| Given information |
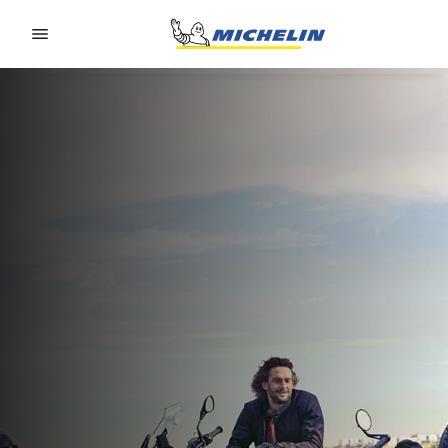
Go to page content
Go to page navigation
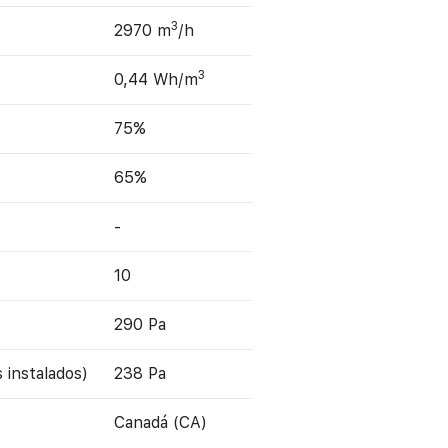
3
2970 m
/h
3
0,44 Wh/m
75%
65%
-
10
290 Pa
s instalados)
238 Pa
Canadá (CA)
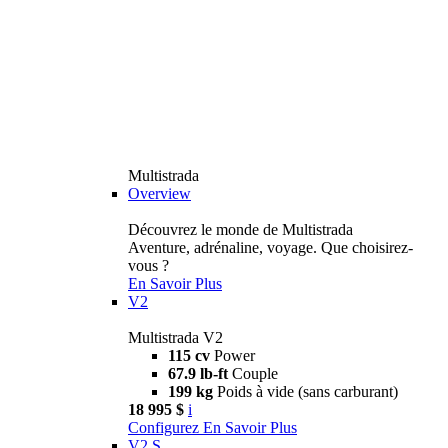
Multistrada
Overview
Découvrez le monde de Multistrada
Aventure, adrénaline, voyage. Que choisirez-
vous ?
En Savoir Plus
V2
Multistrada V2
115 cv
Power
67.9 lb-ft
Couple
199 kg
Poids à vide (sans carburant)
18 995 $
i
Configurez
En Savoir Plus
V2 S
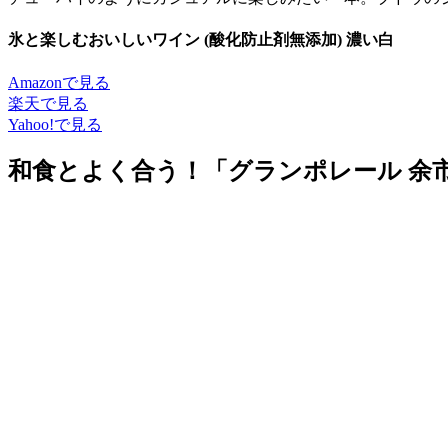
氷と楽しむおいしいワイン (酸化防止剤無添加) 濃い白
Amazonで見る
楽天で見る
Yahoo!で見る
和食とよく合う！「グランポレール 余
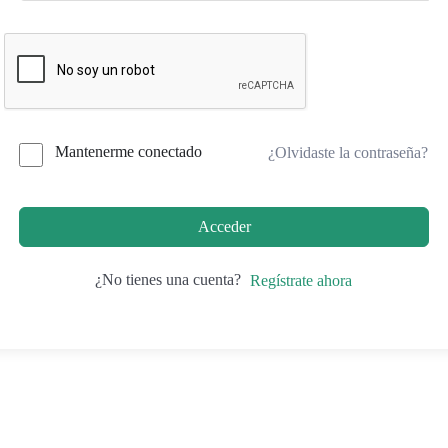
Mantenerme conectado
¿Olvidaste la contraseña?
Acceder
¿No tienes una cuenta?
Regístrate ahora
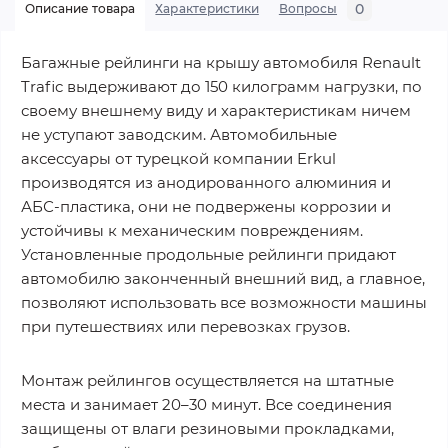
0
Описание товара
Характеристики
Вопросы
Багажные рейлинги на крышу автомобиля Renault
Trafic выдерживают до 150 килограмм нагрузки, по
своему внешнему виду и характеристикам ничем
не уступают заводским. Автомобильные
аксессуары от турецкой компании Erkul
производятся из анодированного алюминия и
АБС-пластика, они не подвержены коррозии и
устойчивы к механическим повреждениям.
Установленные продольные рейлинги придают
автомобилю законченный внешний вид, а главное,
позволяют использовать все возможности машины
при путешествиях или перевозках грузов.
Монтаж рейлингов осуществляется на штатные
места и занимает 20–30 минут. Все соединения
защищены от влаги резиновыми прокладками,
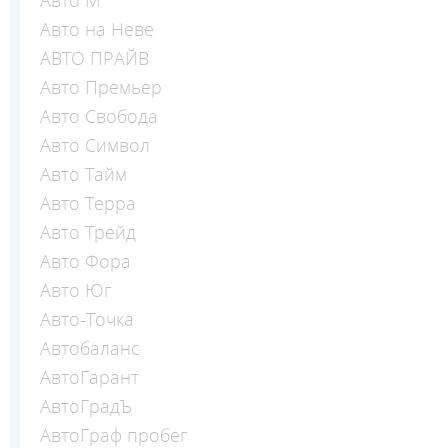
Авто на Неве
АВТО ПРАЙВ
Авто Премьер
Авто Свобода
Авто Символ
Авто Тайм
Авто Терра
Авто Трейд
Авто Фора
Авто Юг
Авто-Точка
Автобаланс
АвтоГарант
АвтоГрадЪ
АвтоГраф пробег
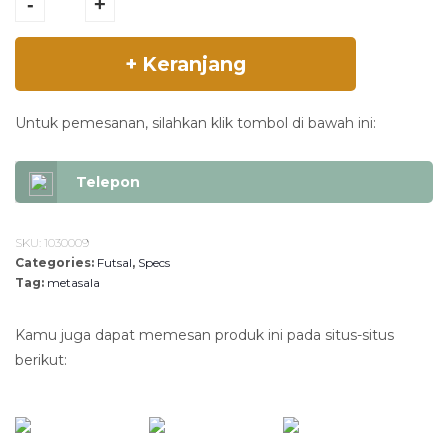
R
3
-
+
5 - High Risk Red
p
8
/ Flint Gray -
5
4
+ Keranjang
1030009 quantity
4
.
9
8
.
6
Untuk pemesanan, silahkan klik tombol di bawah ini:
8
0
0
.
Telepon
0
.
SKU:
1030009
Categories:
Futsal
,
Specs
Tag:
metasala
Kamu juga dapat memesan produk ini pada situs-situs
berikut:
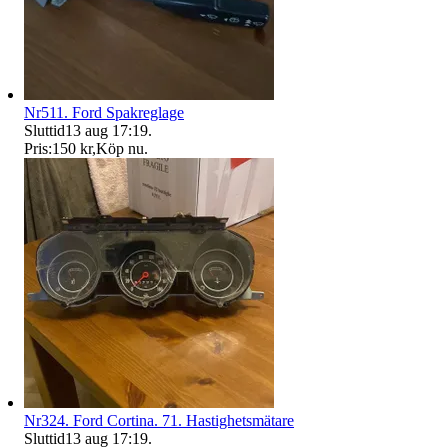
Nr511. Ford Spakreglage
Sluttid
13 aug 17:19
.
Pris:
150 kr
,
Köp nu
.
Nr324. Ford Cortina. 71. Hastighetsmätare
Sluttid
13 aug 17:19
.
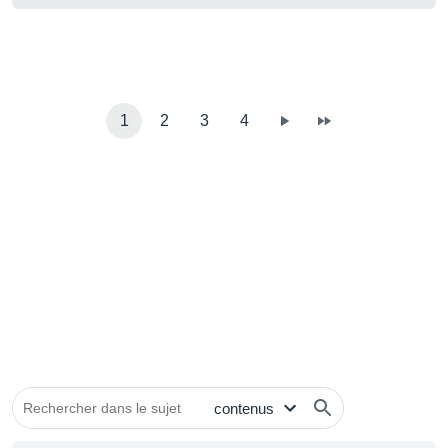
1
2
3
4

| Problem to work on |
Transcribe the preceding listing in its entirety and with exact wording, leaving out pictures.

| Task solution |
Go to page content
Go to page navigation
3
2970 m
/h
3
0,44 Wh/m
75%
65%
-
10
290 Pa
s instalados)
238 Pa
Canadá (CA)
Multistrada
Overview
Découvrez le monde de Multistrada
Aventure, adrénaline, voyage. Que choisirez-
vous ?
En Savoir Plus
V2
Multistrada V2
115 cv
Power
67.9 lb-ft
Couple
199 kg
Poids à vide (sans carburant)
18 995 $
i
Configurez
En Savoir Plus
V2 S
氷と楽しむおいしいワイン (酸化防止剤無添加) 濃い白
Amazonで見る
楽天で見る
Yahoo!で見る
和食とよく合う！「グランポレール 余
Mantenerme conectado
¿Olvidaste la contraseña?
Acceder
¿No tienes una cuenta?
Regístrate ahora
0
Описание товара
Характеристики
Вопросы
Багажные рейлинги на крышу автомобиля Renault
Trafic выдерживают до 150 килограмм нагрузки, по
своему внешнему виду и характеристикам ничем
не уступают заводским. Автомобильные
аксессуары от турецкой компании Erkul
производятся из анодированного алюминия и
АБС-пластика, они не подвержены коррозии и
устойчивы к механическим повреждениям.
Установленные продольные рейлинги придают
автомобилю законченный внешний вид, а главное,
позволяют использовать все возможности машины
при путешествиях или перевозках грузов.
Монтаж рейлингов осуществляется на штатные
места и занимает 20–30 минут. Все соединения
защищены от влаги резиновыми прокладками,
Авто на Неве
АВТО ПРАЙВ
Авто Премьер
Авто Свобода
Авто Символ
Авто Тайм
Авто Терра
Авто Трейд
Авто Фора
Авто Юг
Авто-Точка
Автобаланс
АвтоГарант
АвтоГрадЪ
АвтоГраф пробег
R
3
-
+
5 - High Risk Red
p
8
/ Flint Gray -
5
4
+ Keranjang
1030009 quantity
4
.
9
8
.
6
Untuk pemesanan, silahkan klik tombol di bawah ini:
8
0
0
.
Telepon
0
.
SKU:
1030009
Categories:
Futsal
,
Specs
Tag:
metasala
Kamu juga dapat memesan produk ini pada situs-situs
berikut:
Nr511. Ford Spakreglage
Sluttid
13 aug 17:19
.
Pris:
150 kr
,
Köp nu
.
Nr324. Ford Cortina. 71. Hastighetsmätare
Sluttid
13 aug 17:19
.
1
2
3
4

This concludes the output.